Dr Murray: A portion of cannabis users are taking other drugs, such as amphetamines or cocaine. A recent cohort study47 in California found that methamphetamine use alone increased the risk of schizophrenia as much as cannabis did. But, a longitudinal study48 in New Zealand found that the risk was specific to cannabis use and not the use of other drugs, like cocaine or opiates. I would expect, however, that stimulants interact negatively with cannabis.

Dr Kane: What about the combination of marijuana and alcohol use? Does that influence the risk of developing psychosis?

Dr Green: The data are unclear.

Dr Murray: A study49 in Scotland found that both alcohol and cannabis use were associated with brain changes and an increased subsequent risk of psychosis for those who already had a high genetic risk of schizophrenia. Having a family history of schizophrenia may make the brain more sensitive to the risk-modifying effects of alcohol, tobacco, and cannabis.

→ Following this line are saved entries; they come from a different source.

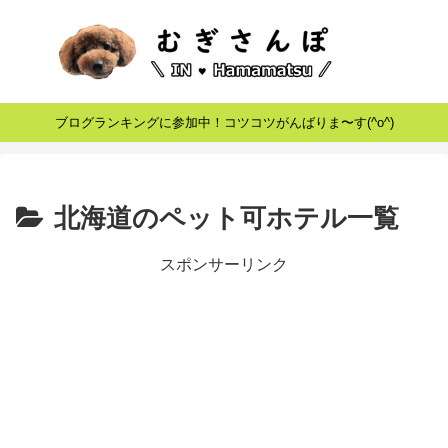
ブログランキングに参加中！コツコツがんばりま〜す(^o^)
北海道のペット可ホテル一覧
スポンサーリンク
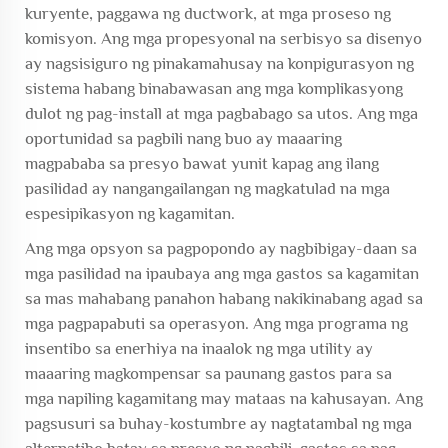
kuryente, paggawa ng ductwork, at mga proseso ng
komisyon. Ang mga propesyonal na serbisyo sa disenyo
ay nagsisiguro ng pinakamahusay na konpigurasyon ng
sistema habang binabawasan ang mga komplikasyong
dulot ng pag-install at mga pagbabago sa utos. Ang mga
oportunidad sa pagbili nang buo ay maaaring
magpababa sa presyo bawat yunit kapag ang ilang
pasilidad ay nangangailangan ng magkatulad na mga
espesipikasyon ng kagamitan.
Ang mga opsyon sa pagpopondo ay nagbibigay-daan sa
mga pasilidad na ipaubaya ang mga gastos sa kagamitan
sa mas mahabang panahon habang nakikinabang agad sa
mga pagpapabuti sa operasyon. Ang mga programa ng
insentibo sa enerhiya na inaalok ng mga utility ay
maaaring magkompensar sa paunang gastos para sa
mga napiling kagamitang may mataas na kahusayan. Ang
pagsusuri sa buhay-kostumbre ay nagtatambal ng mga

Dr Green: There is no question that alcohol use causes trouble in people who are already psychotic.

Dr Kane: Yes.

Dr Murray: Even Emil Kraepelin, an early, influential German psychiatrist, thought that alcohol caused psychological problems, but not specifically schizophrenia. He was a member of the Temperance League, and he campaigned against alcohol.

How Could the Issue of Legalizing Marijuana Affect Adolescents?

Dr Murray: It appears that different US states are on opposite sides of the issue regarding legalizing marijuana.

Dr Green: You are absolutely right. Debates continue about decriminalizing the possession of small amounts of marijuana.

Dr Murray: The British government has also wavered on this question over the past decade.

Dr Evins: The idea of legalizing marijuana may give the message to young people that it is safe.

Dr Green: The term medical marijuana makes it sound like a therapeutic agent, which may encourage more people to use it.

Dr Evins: In US high schools, I talk about tobacco use, which the students perceive as harmful, but that is not the case with marijuana use (Figure 2).50

Dr Green: Although legalization is a complex sociopolitical question, when focusing on the medical and psychiatric aspects, we all agree that there are serious risks with cannabis use in at least some adolescents.

Conclusion

Although the overall risk for people developing schizophrenia is small, a vulnerable minority must be warned that using marijuana during adolescence increases their risk for developing schizophrenia. Clinicians should screen children and adolescents for marijuana use and watch for signs of declining school performance or odd behavior that could indicate a predisposition for psychosis. With the potency increases in cannabis, patients must be aware that heavy, chronic cannabis use can cause serious effects on cognitive function, and patients with psychosis should avoid using cannabis because it can worsen their symptoms.

Disclosure of off-label usage: Dr Evins has determined that, to the best of her knowledge, no investigational information about pharmaceutical agents that is outside US Food and Drug Administration–approved labeling has been presented in this activity.